Opinion: "Surprises often come in small packages"
Rogue Legacy has made me care about the bloodline of Sir Taco. Introduced during one of my many playthroughs, his ridiculous name clicked with me, ensuring that any subsequent ancestors got thrown straight back into the battle… and then were swiftly killed. This is why one of PS Plus’ more recent offerings is so damned good.
The holy grail for any game (mostly) is to hook its claws into you and ensure you don’t want to put your controller down. Many triple-A titles try this with drawn out narratives or just an insane amount of different features, and yet Rogue Legacy achieves this better than most by simply putting a small morsel of power into your hands.
Cellar Door Games’ side-scroller is painfully simple in what it sets out to do. In the same way I’m desperate for Daniel Bryan to be involved in the main event at WrestleMania, though, I’m obsessed with setting my own goals and then achieving them during individual runs.
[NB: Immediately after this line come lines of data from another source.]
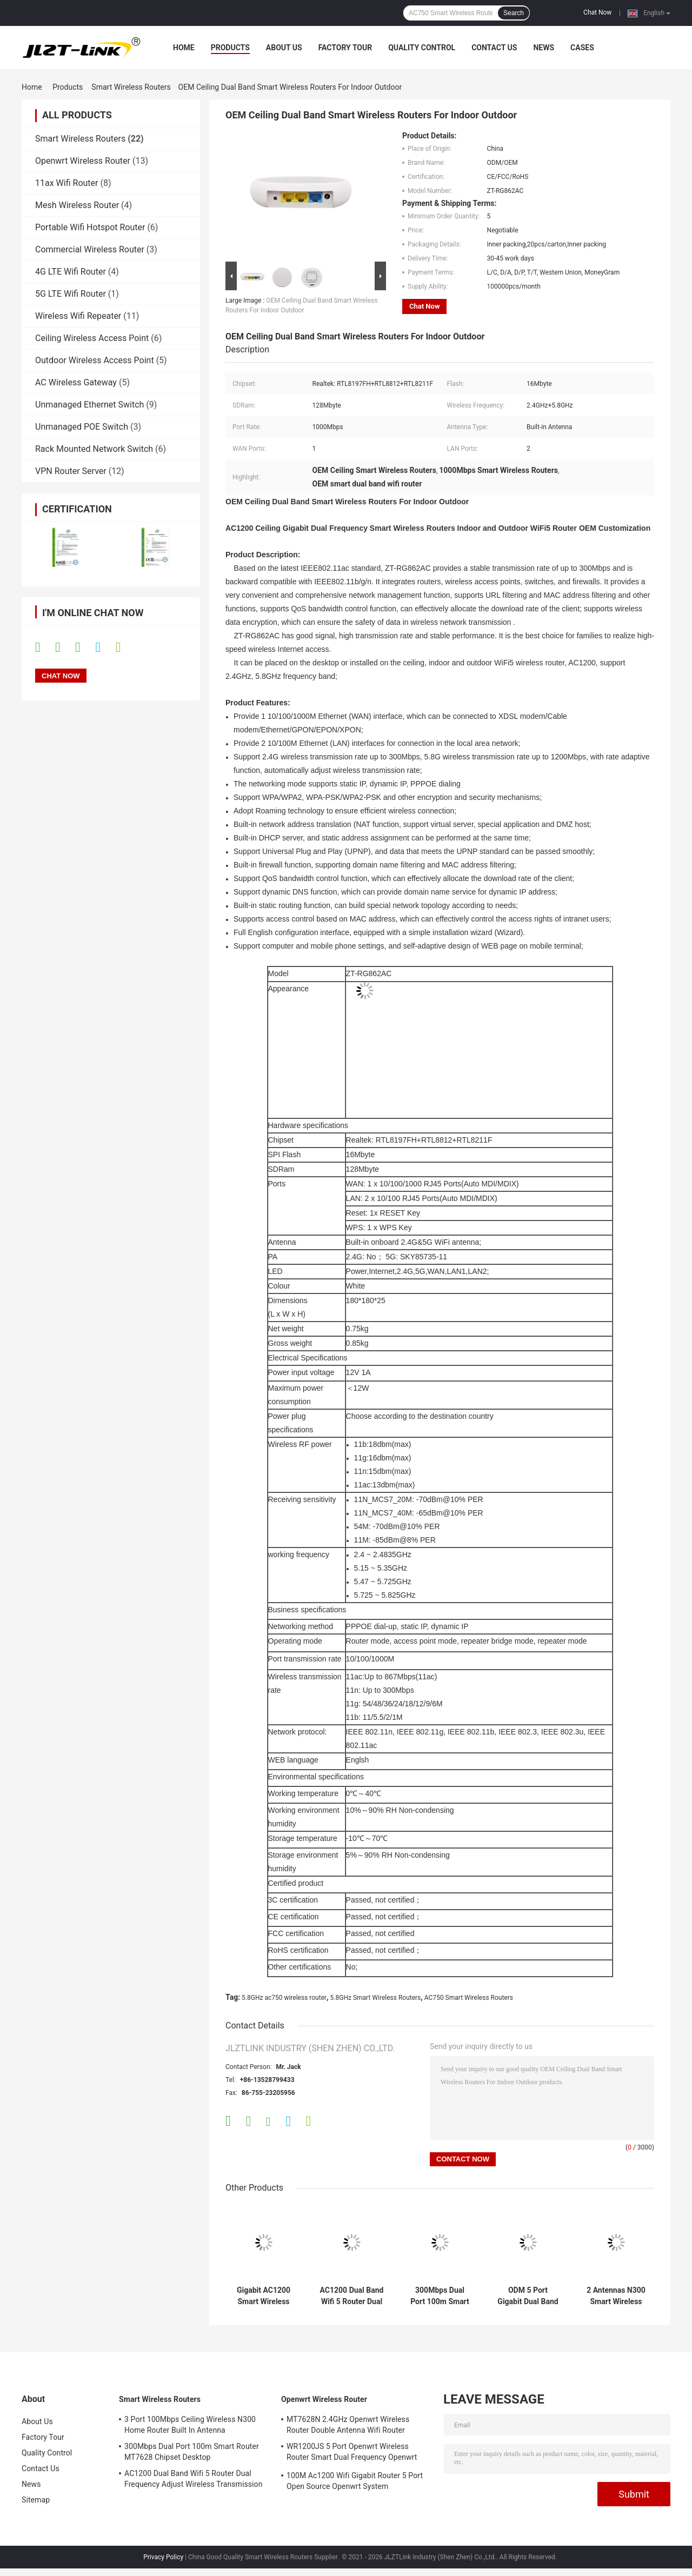 The width and height of the screenshot is (692, 2576). Describe the element at coordinates (70, 294) in the screenshot. I see `5G LTE Wifi Router` at that location.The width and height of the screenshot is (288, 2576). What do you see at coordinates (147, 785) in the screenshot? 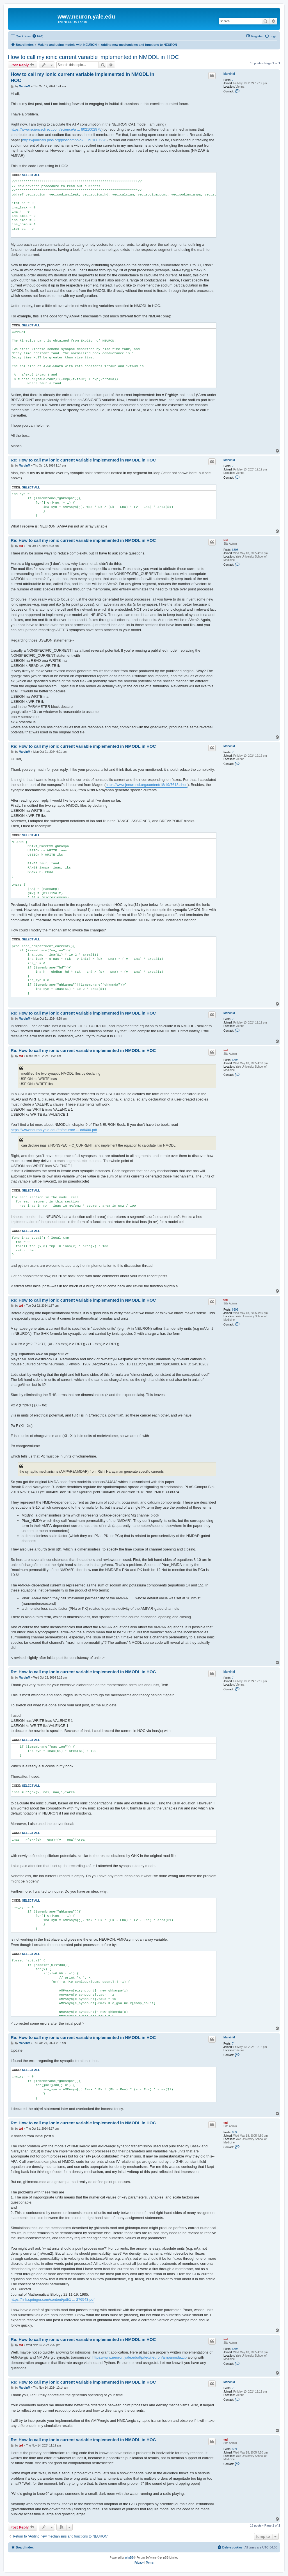
I see `https://www.jneurosci.org/content/18/19/7613.short` at bounding box center [147, 785].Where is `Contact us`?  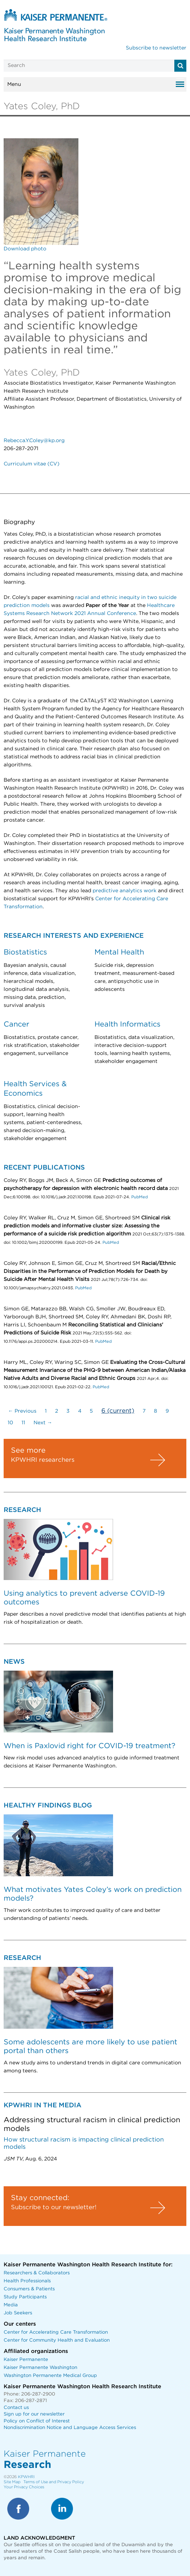 Contact us is located at coordinates (16, 2407).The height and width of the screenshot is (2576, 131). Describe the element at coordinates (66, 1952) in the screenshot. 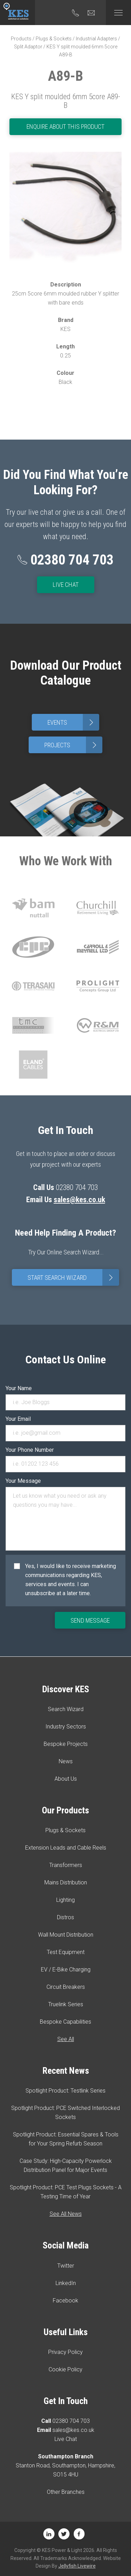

On this attempt I need to get more gold; on this attempt I need to get a new blueprint; on this attempt I’ll stab myself in the head if I don’t end that boss…
Each successful attempt is met by a growing sense of satisfaction, an emotion that increases as you realise that Rogue Legacy serves as a genuine gaming educator. While the likes of Dark Souls have long claimed – and in many cases succeeded – to be the ultimate in such a process, Rogue Legacy has got that formula down with ease. Starting as something I intended to spend five minutes with before abandoning in an ever-growing pile of shame, it’s become an addictive fix that’s constantly demanding more.
A fair feat for any game, but even more so when its core ideals barely change. Even the castle you start in is essentially the same. The only real shifts are the targets you set for yourself. Yet more evidence that PS Plus has become an essential subscription service, Rogue Legacy is a stark reminder that it’s not only tentpole releases that we should be pumped for. Surprises often come in small packages.